> [Instructions to follow] Please copy the records exactly as they appear, with all pictures left out.

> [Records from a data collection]
=======
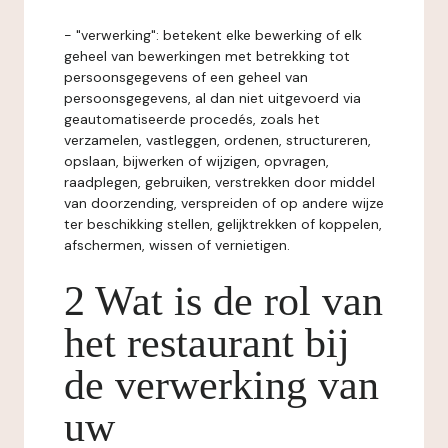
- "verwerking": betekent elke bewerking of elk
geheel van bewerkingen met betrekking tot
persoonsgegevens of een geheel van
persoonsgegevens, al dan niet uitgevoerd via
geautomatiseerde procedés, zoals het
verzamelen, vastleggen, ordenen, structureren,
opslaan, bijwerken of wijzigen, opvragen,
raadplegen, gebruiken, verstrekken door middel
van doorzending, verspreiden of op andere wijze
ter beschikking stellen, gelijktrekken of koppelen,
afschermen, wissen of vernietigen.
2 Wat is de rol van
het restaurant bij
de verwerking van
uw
=======
> [Task result]
- "verwerking": betekent elke bewerking of elk
geheel van bewerkingen met betrekking tot
persoonsgegevens of een geheel van
persoonsgegevens, al dan niet uitgevoerd via
geautomatiseerde procedés, zoals het
verzamelen, vastleggen, ordenen, structureren,
opslaan, bijwerken of wijzigen, opvragen,
raadplegen, gebruiken, verstrekken door middel
van doorzending, verspreiden of op andere wijze
ter beschikking stellen, gelijktrekken of koppelen,
afschermen, wissen of vernietigen.
2 Wat is de rol van
het restaurant bij
de verwerking van
uw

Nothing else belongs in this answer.